Ananias, instead of making war against temptation, gives in to it and begins contriving to sin. Peter says to Ananias, “Why is it that you [singular] have contrived this deed in your heart?” (Acts 5:4). The seed of Ananias and Sapphira’s sin may have begun with Satan, but it should have ended with Ananias.

Sin gets a foothold in marriage only because one of us decided to let it in. Someone left the front door unlocked. Maybe it was intentional, making some provision for the flesh (indulging in pornography, hiding financial indiscretions, harboring bitterness or anger). Maybe it was negligent, simply not taking sin seriously enough (staying up late alone, putting off Bible reading and prayer, watching questionable shows or movies). Temptation into a marriage may come through a thousand different doors, but sin enters through one of two hearts: his or hers.
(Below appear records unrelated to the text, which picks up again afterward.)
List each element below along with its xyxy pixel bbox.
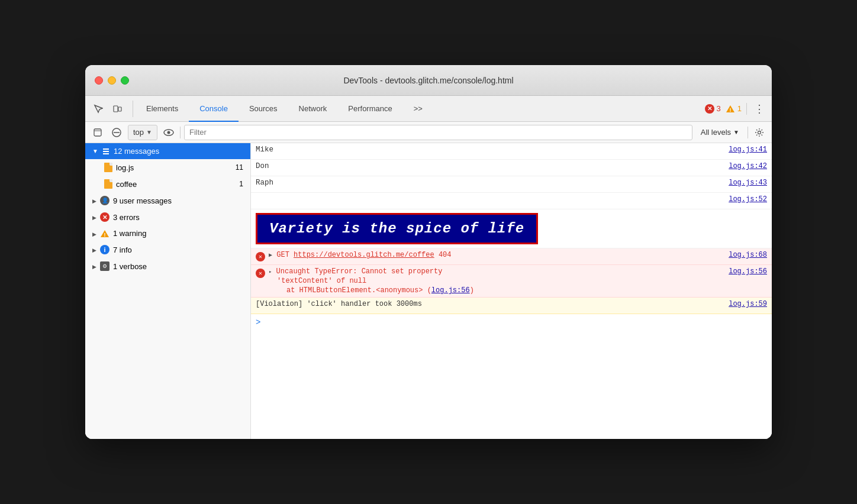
tabs-container: Elements Console Sources Network Perform…	[136, 96, 705, 121]
expand-arrow-icon: ▶	[92, 198, 96, 204]
toolbar-right: ✕ 3 ! 1 ⋮	[705, 102, 767, 115]
svg-text:!: !	[729, 107, 731, 113]
svg-rect-13	[103, 153, 109, 154]
svg-rect-11	[103, 148, 109, 150]
error-icon: ✕	[100, 212, 109, 222]
tab-network[interactable]: Network	[288, 96, 338, 122]
console-row-typeerror: ✕ ▸ Uncaught TypeError: Cannot set prope…	[251, 265, 772, 298]
console-input[interactable]	[264, 318, 767, 327]
log-link-56[interactable]: log.js:56	[719, 267, 767, 276]
console-prompt[interactable]: >	[251, 314, 772, 331]
eye-button[interactable]	[161, 125, 176, 140]
settings-button[interactable]	[752, 125, 767, 140]
svg-rect-4	[94, 129, 101, 136]
clear-console-button[interactable]	[90, 125, 105, 140]
maximize-button[interactable]	[121, 76, 129, 85]
svg-rect-0	[114, 106, 118, 112]
error-count-badge: ✕ 3	[705, 104, 721, 114]
log-link-68[interactable]: log.js:68	[719, 251, 767, 259]
main-content: ▼ 12 messages log.js 11 coffee 1 ▶ 👤 9 u…	[85, 143, 772, 439]
verbose-icon: ⚙	[100, 261, 109, 271]
warning-icon: !	[100, 230, 109, 238]
sidebar-item-user-messages[interactable]: ▶ 👤 9 user messages	[85, 192, 250, 209]
console-row-get-error: ✕ ▶ GET https://devtools.glitch.me/coffe…	[251, 248, 772, 265]
sidebar: ▼ 12 messages log.js 11 coffee 1 ▶ 👤 9 u…	[85, 143, 251, 439]
log-link-43[interactable]: log.js:43	[719, 179, 767, 187]
sidebar-item-warnings[interactable]: ▶ ! 1 warning	[85, 225, 250, 241]
svg-point-10	[758, 131, 761, 134]
levels-dropdown[interactable]: All levels ▼	[696, 128, 744, 137]
svg-text:!: !	[104, 232, 106, 238]
toolbar-icon-group	[90, 101, 133, 117]
sidebar-item-all-messages[interactable]: ▼ 12 messages	[85, 143, 250, 159]
expand-arrow-get[interactable]: ▶	[269, 252, 272, 259]
devtools-tabs: Elements Console Sources Network Perform…	[85, 96, 772, 122]
log-link-42[interactable]: log.js:42	[719, 162, 767, 170]
sidebar-item-logjs[interactable]: log.js 11	[85, 159, 250, 176]
expand-arrow-icon2: ▶	[92, 215, 96, 221]
warning-triangle-icon: !	[726, 105, 735, 113]
traffic-lights	[95, 76, 129, 85]
error-circle-icon: ✕	[705, 104, 714, 114]
minimize-button[interactable]	[108, 76, 116, 85]
console-toolbar: top ▼ All levels ▼	[85, 122, 772, 143]
svg-rect-12	[103, 151, 109, 152]
console-row-don: Don log.js:42	[251, 160, 772, 176]
warning-count-badge: ! 1	[726, 104, 742, 113]
sidebar-item-info[interactable]: ▶ i 7 info	[85, 241, 250, 258]
styled-text: Variety is the spice of life	[256, 213, 538, 244]
expand-arrow-typeerror[interactable]: ▸	[269, 269, 272, 275]
console-toolbar-divider	[180, 127, 181, 138]
tab-console[interactable]: Console	[189, 96, 239, 122]
sidebar-item-errors[interactable]: ▶ ✕ 3 errors	[85, 209, 250, 225]
inspect-element-button[interactable]	[90, 101, 107, 117]
collapse-arrow-icon: ▼	[92, 148, 98, 154]
console-toolbar-divider2	[748, 127, 748, 138]
titlebar: DevTools - devtools.glitch.me/console/lo…	[85, 65, 772, 96]
tab-more[interactable]: >>	[403, 96, 433, 122]
console-row-52: log.js:52	[251, 193, 772, 209]
log-link-56-inline[interactable]: log.js:56	[431, 286, 470, 295]
info-icon: i	[100, 245, 109, 254]
tab-performance[interactable]: Performance	[337, 96, 402, 122]
svg-point-9	[167, 131, 170, 134]
log-link-52[interactable]: log.js:52	[719, 195, 767, 203]
coffee-url-link[interactable]: https://devtools.glitch.me/coffee	[294, 251, 434, 259]
window-title: DevTools - devtools.glitch.me/console/lo…	[343, 76, 513, 85]
filter-input[interactable]	[184, 125, 692, 140]
log-link-41[interactable]: log.js:41	[719, 146, 767, 154]
error-circle-icon3: ✕	[256, 269, 265, 278]
close-button[interactable]	[95, 76, 103, 85]
expand-arrow-icon5: ▶	[92, 264, 96, 270]
user-icon: 👤	[100, 196, 109, 205]
console-row-raph: Raph log.js:43	[251, 176, 772, 193]
sidebar-item-verbose[interactable]: ▶ ⚙ 1 verbose	[85, 258, 250, 274]
expand-arrow-icon3: ▶	[92, 231, 96, 237]
more-options-button[interactable]: ⋮	[752, 102, 767, 115]
browser-window: DevTools - devtools.glitch.me/console/lo…	[85, 65, 772, 439]
styled-message-row: Variety is the spice of life	[251, 209, 772, 248]
file-icon-coffee	[104, 179, 112, 189]
device-toolbar-button[interactable]	[109, 101, 125, 117]
svg-rect-1	[118, 107, 121, 111]
tab-sources[interactable]: Sources	[239, 96, 288, 122]
console-row-violation: [Violation] 'click' handler took 3000ms …	[251, 298, 772, 314]
log-link-59[interactable]: log.js:59	[719, 300, 767, 308]
list-icon	[102, 147, 110, 156]
file-icon	[104, 163, 112, 172]
sidebar-item-coffee[interactable]: coffee 1	[85, 176, 250, 192]
error-circle-icon2: ✕	[256, 252, 265, 261]
toolbar-divider	[746, 103, 747, 115]
no-entry-button[interactable]	[109, 125, 124, 140]
console-row-mike: Mike log.js:41	[251, 143, 772, 160]
context-selector[interactable]: top ▼	[128, 125, 157, 140]
console-output: Mike log.js:41 Don log.js:42 Raph log.js…	[251, 143, 772, 439]
expand-arrow-icon4: ▶	[92, 247, 96, 253]
tab-elements[interactable]: Elements	[136, 96, 189, 122]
When the allure of a little extra money started feeling appealing, Ananias should have responded to Satan, “It is more blessed to give than to receive” (Acts 20:35). When the promise of deception began to seduce him, he should have called to mind truths like Colossians 3:9–10: “Do not lie to one another, seeing that you have put off the old self with its practices and have put on the new self, which is being renewed in knowledge after the image of its creator.” When Satan sought to have him, and through him to have his wife, Ananias should have stood fast, saying, “As for me and my house, we will serve the Lord” (Joshua 24:15).

But Ananias served himself. And so marriage failed Sapphira, precisely where it should have protected her. God had given her a husband to lead her to God, and instead he drove her to her death.

Her Failure

After Satan seeds some lie in his (or her) heart, he (or she) follows that temptation into sin. So far, however, only one has sinned. The marriage may have yet survived if Sapphira had refused to lie with him — if she had not submitted to his wickedness. If she had the courage and faith to confront and rebuke him, whatever it might cost her.
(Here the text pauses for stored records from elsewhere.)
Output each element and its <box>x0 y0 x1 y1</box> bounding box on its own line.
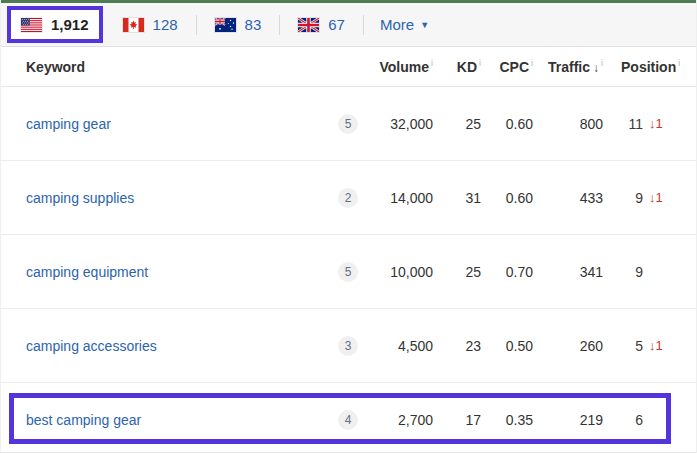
sort-descending-icon: ↓ <box>593 61 599 75</box>
table-row-highlighted: best camping gear 4 2,700 17 0.35 219 6 <box>1 383 696 453</box>
country-tab-us[interactable]: 1,912 <box>7 6 103 43</box>
more-countries-dropdown[interactable]: More ▼ <box>380 16 429 33</box>
position-value: 11 <box>621 116 643 132</box>
serp-features-cell: 5 <box>337 114 359 134</box>
us-flag-icon <box>21 18 42 32</box>
keyword-link[interactable]: camping accessories <box>26 338 157 354</box>
cpc-cell: 0.35 <box>481 412 533 428</box>
serp-features-cell: 2 <box>337 188 359 208</box>
kd-cell: 25 <box>433 116 481 132</box>
keyword-link[interactable]: best camping gear <box>26 412 141 428</box>
serp-features-badge[interactable]: 5 <box>338 114 358 134</box>
table-header-row: Keyword Volumei KDi CPCi Traffic↓i Posit… <box>1 47 696 87</box>
traffic-cell: 800 <box>533 116 603 132</box>
cpc-cell: 0.70 <box>481 264 533 280</box>
keyword-link[interactable]: camping equipment <box>26 264 148 280</box>
canada-flag-icon <box>123 18 144 32</box>
traffic-cell: 219 <box>533 412 603 428</box>
kd-cell: 25 <box>433 264 481 280</box>
serp-features-cell: 5 <box>337 262 359 282</box>
position-value: 9 <box>621 264 643 280</box>
cpc-cell: 0.50 <box>481 338 533 354</box>
australia-flag-icon <box>215 18 236 32</box>
traffic-cell: 433 <box>533 190 603 206</box>
kd-cell: 23 <box>433 338 481 354</box>
keyword-link[interactable]: camping gear <box>26 116 111 132</box>
volume-cell: 32,000 <box>359 116 433 132</box>
keyword-cell: camping equipment <box>1 264 337 280</box>
kd-cell: 31 <box>433 190 481 206</box>
position-cell: 9 <box>603 264 697 280</box>
table-row: camping gear 5 32,000 25 0.60 800 11↓1 <box>1 87 696 161</box>
column-header-position[interactable]: Positioni <box>603 58 697 75</box>
country-tab-australia[interactable]: 83 <box>211 16 266 33</box>
table-row: camping accessories 3 4,500 23 0.50 260 … <box>1 309 696 383</box>
topbar-divider <box>363 15 364 35</box>
serp-features-badge[interactable]: 2 <box>338 188 358 208</box>
keyword-link[interactable]: camping supplies <box>26 190 134 206</box>
position-cell: 11↓1 <box>603 116 697 132</box>
position-value: 6 <box>621 412 643 428</box>
cpc-cell: 0.60 <box>481 190 533 206</box>
volume-cell: 4,500 <box>359 338 433 354</box>
serp-features-badge[interactable]: 3 <box>338 336 358 356</box>
keyword-cell: best camping gear <box>1 412 337 428</box>
table-row: camping supplies 2 14,000 31 0.60 433 9↓… <box>1 161 696 235</box>
position-cell: 9↓1 <box>603 190 697 206</box>
kd-cell: 17 <box>433 412 481 428</box>
column-header-volume[interactable]: Volumei <box>359 58 433 75</box>
column-header-cpc[interactable]: CPCi <box>481 58 533 75</box>
column-header-kd[interactable]: KDi <box>433 58 481 75</box>
traffic-cell: 341 <box>533 264 603 280</box>
topbar-divider <box>279 15 280 35</box>
canada-keyword-count: 128 <box>153 16 178 33</box>
us-keyword-count: 1,912 <box>51 16 89 33</box>
position-change-down: ↓1 <box>649 116 663 131</box>
volume-cell: 10,000 <box>359 264 433 280</box>
column-header-keyword[interactable]: Keyword <box>1 59 337 75</box>
serp-features-cell: 4 <box>337 410 359 430</box>
country-tab-bar: 1,912 128 83 <box>1 3 696 47</box>
country-tab-uk[interactable]: 67 <box>294 16 349 33</box>
serp-features-badge[interactable]: 5 <box>338 262 358 282</box>
uk-flag-icon <box>298 18 319 32</box>
position-cell: 6 <box>603 412 697 428</box>
keyword-cell: camping supplies <box>1 190 337 206</box>
cpc-cell: 0.60 <box>481 116 533 132</box>
info-icon[interactable]: i <box>678 58 680 68</box>
column-header-traffic[interactable]: Traffic↓i <box>533 58 603 75</box>
uk-keyword-count: 67 <box>328 16 345 33</box>
table-row: camping equipment 5 10,000 25 0.70 341 9 <box>1 235 696 309</box>
volume-cell: 2,700 <box>359 412 433 428</box>
more-label: More <box>380 16 414 33</box>
chevron-down-icon: ▼ <box>420 20 429 30</box>
traffic-cell: 260 <box>533 338 603 354</box>
serp-features-cell: 3 <box>337 336 359 356</box>
keyword-cell: camping gear <box>1 116 337 132</box>
topbar-divider <box>196 15 197 35</box>
australia-keyword-count: 83 <box>245 16 262 33</box>
position-value: 9 <box>621 190 643 206</box>
position-change-down: ↓1 <box>649 190 663 205</box>
position-cell: 5↓1 <box>603 338 697 354</box>
country-tab-canada[interactable]: 128 <box>119 16 182 33</box>
volume-cell: 14,000 <box>359 190 433 206</box>
keyword-cell: camping accessories <box>1 338 337 354</box>
serp-features-badge[interactable]: 4 <box>338 410 358 430</box>
position-change-down: ↓1 <box>649 338 663 353</box>
position-value: 5 <box>621 338 643 354</box>
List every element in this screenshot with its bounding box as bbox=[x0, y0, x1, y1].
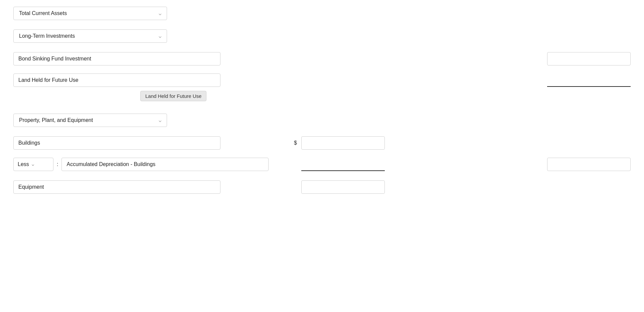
total-current-assets-row: Total Current Assets ⌵ bbox=[13, 7, 631, 20]
buildings-value-input[interactable] bbox=[301, 136, 385, 150]
less-accumulated-row: Less ⌵ : bbox=[13, 158, 631, 171]
land-held-row: Land Held for Future Use bbox=[13, 73, 631, 87]
land-held-right-input[interactable] bbox=[547, 73, 631, 87]
long-term-investments-chevron-icon: ⌵ bbox=[159, 33, 161, 39]
land-held-input[interactable] bbox=[13, 73, 220, 87]
equipment-input[interactable] bbox=[13, 180, 220, 194]
accumulated-depreciation-input[interactable] bbox=[61, 158, 269, 171]
bond-sinking-input[interactable] bbox=[13, 52, 220, 65]
total-current-assets-label: Total Current Assets bbox=[19, 10, 67, 16]
page-wrapper: Total Current Assets ⌵ Long-Term Investm… bbox=[0, 0, 644, 312]
bond-sinking-right-input[interactable] bbox=[547, 52, 631, 65]
equipment-row bbox=[13, 180, 631, 194]
total-current-assets-dropdown[interactable]: Total Current Assets ⌵ bbox=[13, 7, 167, 20]
land-held-tooltip: Land Held for Future Use bbox=[140, 91, 206, 101]
equipment-value-input[interactable] bbox=[301, 180, 385, 194]
property-plant-dropdown[interactable]: Property, Plant, and Equipment ⌵ bbox=[13, 114, 167, 127]
long-term-investments-row: Long-Term Investments ⌵ bbox=[13, 29, 631, 43]
long-term-investments-dropdown[interactable]: Long-Term Investments ⌵ bbox=[13, 29, 167, 43]
buildings-row: $ bbox=[13, 136, 631, 150]
less-dropdown[interactable]: Less ⌵ bbox=[13, 158, 53, 171]
property-plant-chevron-icon: ⌵ bbox=[159, 118, 161, 123]
total-current-assets-chevron-icon: ⌵ bbox=[159, 11, 161, 16]
less-chevron-icon: ⌵ bbox=[32, 162, 34, 167]
property-plant-label: Property, Plant, and Equipment bbox=[19, 117, 93, 123]
bond-sinking-row bbox=[13, 52, 631, 65]
less-label: Less bbox=[18, 161, 29, 167]
buildings-currency-symbol: $ bbox=[294, 140, 297, 146]
buildings-input[interactable] bbox=[13, 136, 220, 150]
colon-separator: : bbox=[57, 161, 58, 167]
long-term-investments-label: Long-Term Investments bbox=[19, 33, 75, 39]
property-plant-row: Property, Plant, and Equipment ⌵ bbox=[13, 114, 631, 127]
accumulated-depreciation-center-input[interactable] bbox=[301, 158, 385, 171]
accumulated-depreciation-right-input[interactable] bbox=[547, 158, 631, 171]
When she repeated Ananias’s lie (saying they sold the property for less than they did), Peter says to her,

“How is it that you have agreed together to test the Spirit of the Lord? Behold, the feet of those who have buried your husband are at the door, and they will carry you out.” Immediately she fell down at his feet and breathed her last. (Acts 5:9–10)

Sapphira, it seems, died by submission. The same Peter who watched her die wrote elsewhere to women like her, “Wives, be subject to your own husbands” (1 Peter 3:1) — but not like this, not when your husband leads you into sin. Sapphira was to submit to Ananias “for the Lord’s sake” (1 Peter 2:13) and “as a servant of God” (1 Peter 2:16) — not without qualification, and certainly not when he robbed the church and lied to God.

Sapphira knew what her husband was doing was wrong. She knew what God has said. She knew this was selfish, greedy, and deceitful. But instead of running the other way, she lied and stole with him (Acts 5:1). And so marriage failed Ananias, precisely where it should have awakened and fortified him against sin and temptation.

Sister in Christ, as far as it depends on you, do not lie with a man like him, in life or in death. Be subject to your husbands, even to the ungodly, but never in the ungodly.

Your Worst Possible Marriage

Neither Ananias and Sapphira knew or felt, at least not deeply enough, what was at stake in their marriage. If they had, even thousands of dollars would have seemed like pennies. They certainly would trade the little they made on the property to be freed from what they found, together, in the grave.

If you are already married, beware of what ruined Ananias and Sapphira. Stay awake to Satan and all his lies. Fight temptation together. Confront sin wherever you find it. Fill your oneness with godliness. And if you want to marry, look for a man or woman who will make war against Satan and everything he whispers into a marriage. And look for a spouse who mercifully will make war against any evil remaining in you. The worst possible marriage for you would be one that encourages you to persist in sin against God.

Satan is more real and murderous than we often recognize. Sin is more seductive and devastating than we often assume. And marriage influences our happiness, our usefulness, and our souls, for good or ill, far more than we often expect.